I poured cream in my orange juice Tuesday morning. It doesn’t seem like a big deal.

It might even taste good.

But I was trying to put the cream in my coffee.

It was a reminder of the night before when I almost burned my house down with a similar absent-minded move. Now I’m short a kitchen towel and need to clean my stove.

Now that I’ve settled into my new job, I’m trying to find that same rhythm for the rest of my life. Coaching, exercising, spending time with the dog, finding a social outlet, etc.

It’s occupying the extra space in my mind. I heard on the radio that when someone gets busy, they forget to do important things.

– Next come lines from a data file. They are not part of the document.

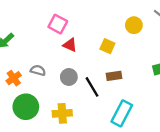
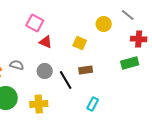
cyan rectangle: (122, 113) -> (93, 104), size x0.6

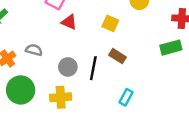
brown rectangle: (86, 70) -> (118, 56), turned 40
gray circle: (45, 71) -> (68, 67), moved
black line: (66, 80) -> (93, 68), turned 42

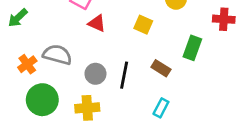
green rectangle: (171, 48) -> (192, 48), moved, turned -55
gray semicircle: (34, 50) -> (57, 55), size x1.5
brown rectangle: (118, 56) -> (161, 68), moved

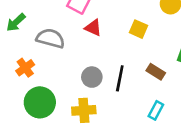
gray semicircle: (57, 55) -> (51, 38), moved

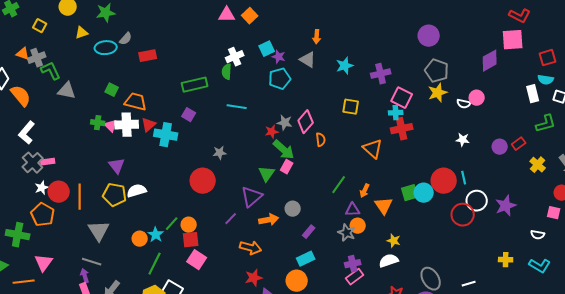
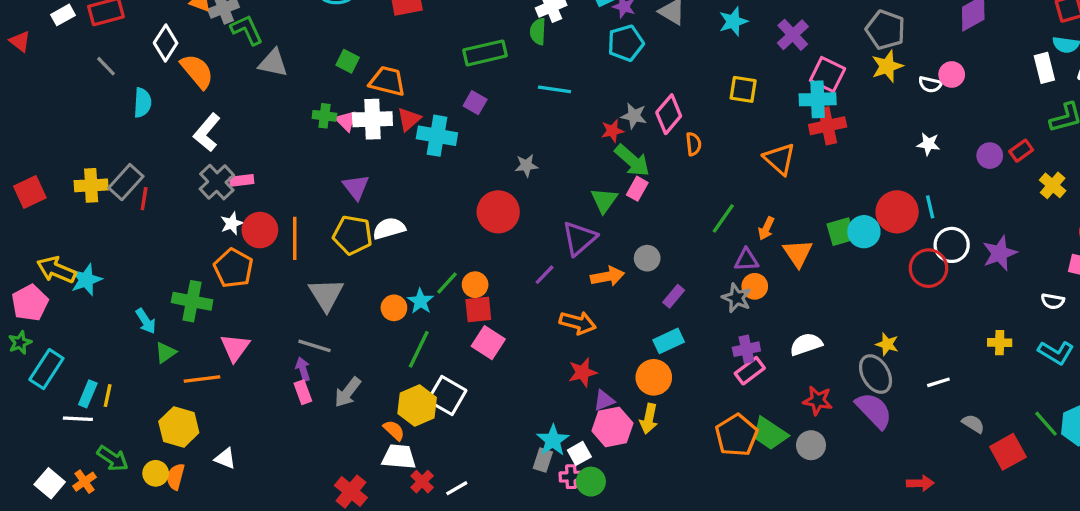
purple cross: (381, 74) -> (793, 35), turned -30
cyan cross: (396, 113) -> (818, 99), size x1.5
yellow star: (394, 241) -> (887, 344), moved

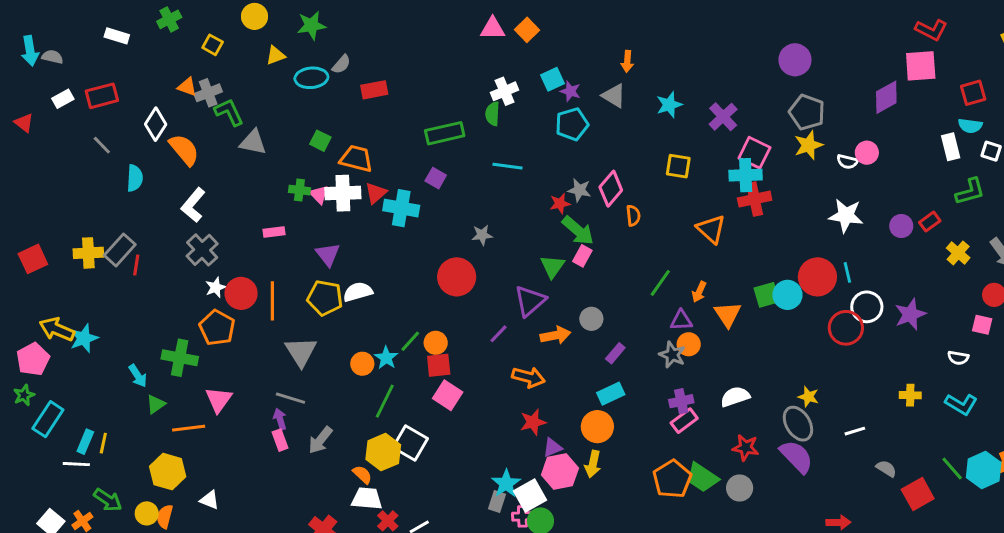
white star: (928, 144) -> (846, 216), size x1.6
pink rectangle: (242, 180) -> (274, 232), moved
white square: (579, 453) -> (530, 495), size x1.5

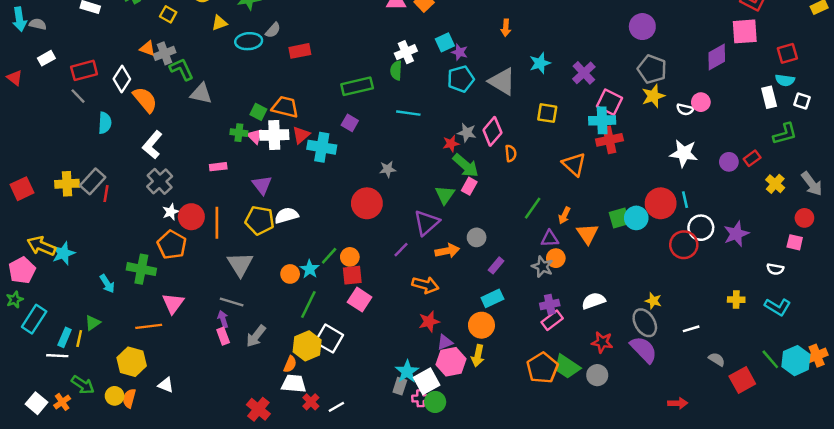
red rectangle: (102, 96) -> (84, 70), moved
gray triangle: (614, 96) -> (502, 81), moved, size x1.4
green square: (320, 141) -> (258, 112), moved
green triangle: (156, 404) -> (93, 323), moved
orange semicircle: (362, 475) -> (290, 364), turned 70

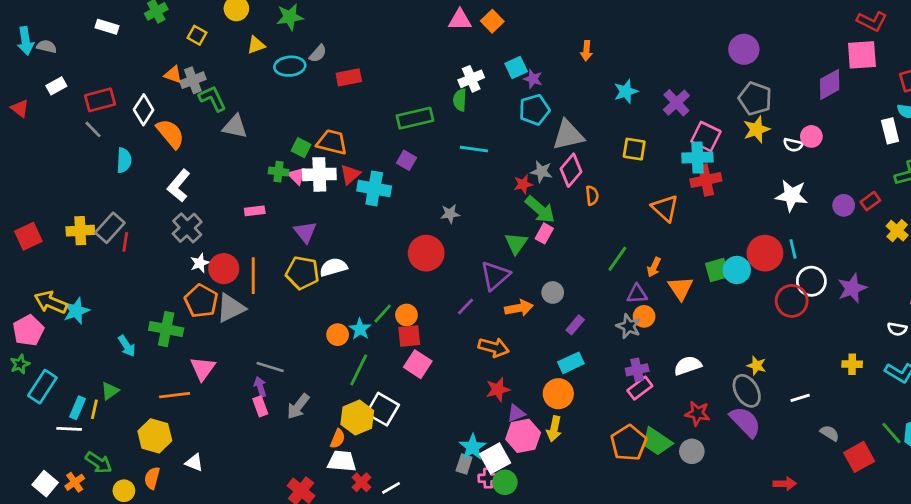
gray triangle: (502, 81) -> (568, 135), moved, turned -44
gray triangle: (240, 264) -> (231, 308), moved, turned 36
yellow circle: (115, 396) -> (124, 491), moved

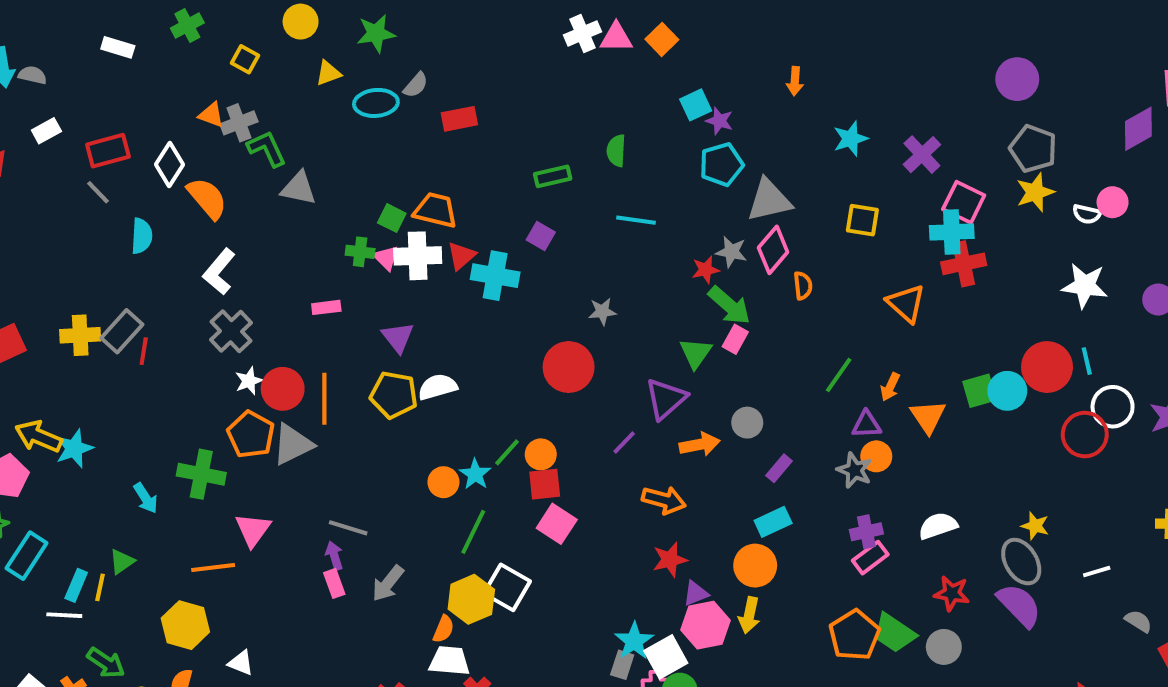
white cross: (471, 79) -> (582, 33), moved
green rectangle: (415, 118) -> (553, 176), size x0.7

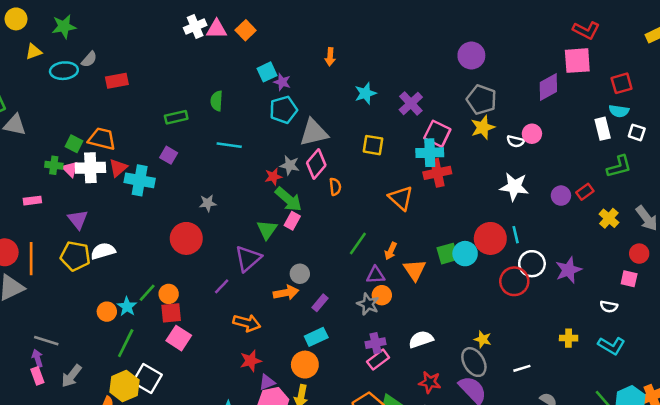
orange arrow: (700, 444) -> (286, 293), moved

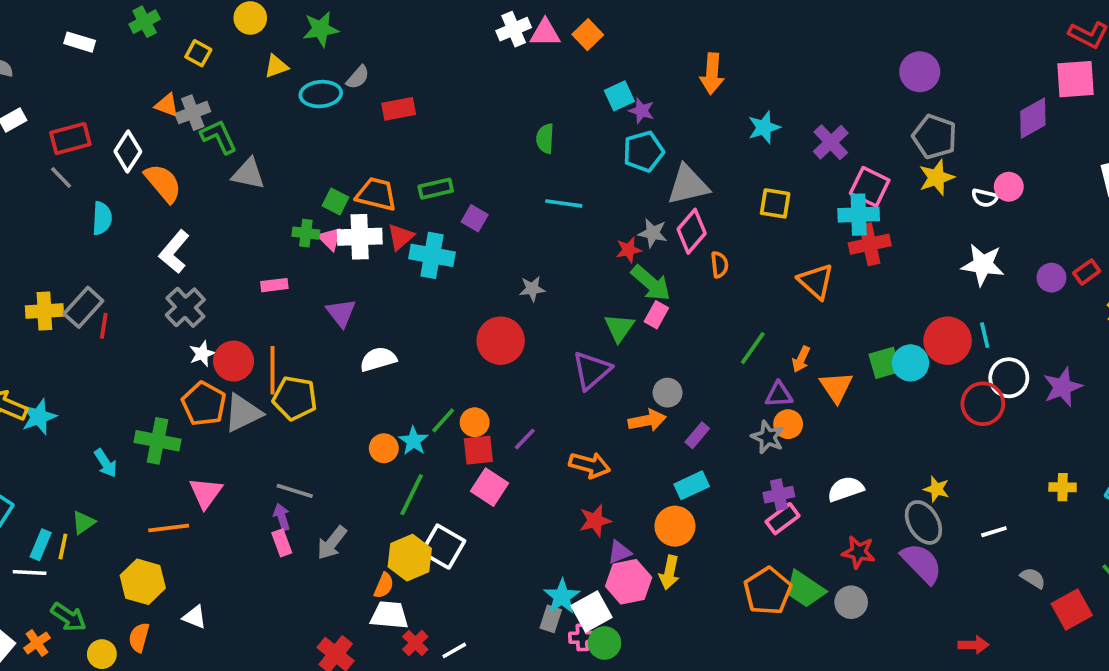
orange arrow: (330, 57) -> (712, 74), size x1.5
green rectangle: (176, 117) -> (436, 189), moved
yellow pentagon: (75, 256) -> (295, 398), moved
purple line: (222, 286) -> (525, 439), moved

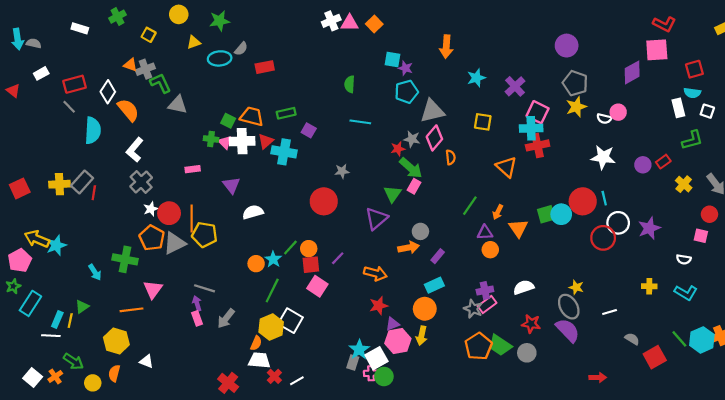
cyan square: (619, 96) -> (393, 60), turned 35
cyan semicircle: (102, 218) -> (93, 130), size x1.4
gray star: (768, 437) -> (473, 309), moved

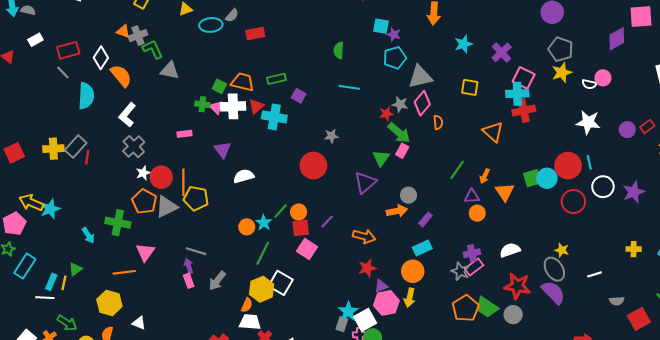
red circle: (603, 238) -> (573, 201), moved
red star: (531, 324) -> (517, 286), size x1.4
gray semicircle: (632, 339) -> (617, 301), turned 144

Thus far it’s consisted of me forgetting my cell phone at home.

I made dinner Monday night. Pasta with ground turkey and vegetables in a white wine sauce. I was excited to eat. I worked out hard for the fourth day in a row and only ate vegetables and meat the week and a half before that, so starch was calling to my stomach.

I turned the stove off.

I thought.

I put a metal lid down on the stove. After I drained the pasta, I put the towel I held the pot with down on the stove as well. I sat down to another Netflixed episode of “Bones,” my favorite thing to do at the moment. I have watched almost all six seasons since I started working at the Eagle in December.

My dog kept bothering me to throw his ball and I started eating. I would say 20 minutes into “Bones” I looked up because I smelled burning. What I saw was my kitchen ceiling filling up with smoke. I immediately knew that I left the stove on.

I shook my head.

My smoke alarm is definitely not working.

In fact, I don’t even know where it is.

I don’t have a fan, so all I can do is open the windows. The towel on the metal lid was smoldering, it’s embered and browned edges glowed orange. The towel was laughing at me for making such a mistake.

Stupid towel.

Stupid stove.

I had to get a down blanket off my bed to keep from freezing because the windows were open. I continued to eat my pasta, but wasn’t happy anymore. And I felt like a piece of beef in a smoker, like jerky. Only not hickory flavored. I was cotton and polyester flavored.

It’s not the first time I’ve performed stove-tricks.

When I first moved to Missoula for school, I almost burned my friends house down because I wanted to impress her by making popcorn on the stove.

I am an expert now. You put the oil in the pan, then the popcorn, put the lid on it and then put it on the stove.

Back then, I put the oil in the pan, put it on the stove and went into the other room to watch a movie. I swear, for someone who thinks she has brains, I can be such a space cadet sometimes.

Needless to say the oil got hot, started to smoke and actually caught on fire.

FIRE.

All I could do was have the presence of mind to stare at the FIRE. No thoughts as to a plan of action, just stare. Lucky for my friend, she’s quick on the uptake.

She grabbed the fire extinguisher. (I don’t even think I own one, but maybe I should invest with the history I have)

She sprayed and put the fire out. I cleaned up the mess. I couldn’t believe myself.

I still can’t believe myself. At least the other night I had the wherewithal to do more than just stare at the smoldering towl.again—at least for a while.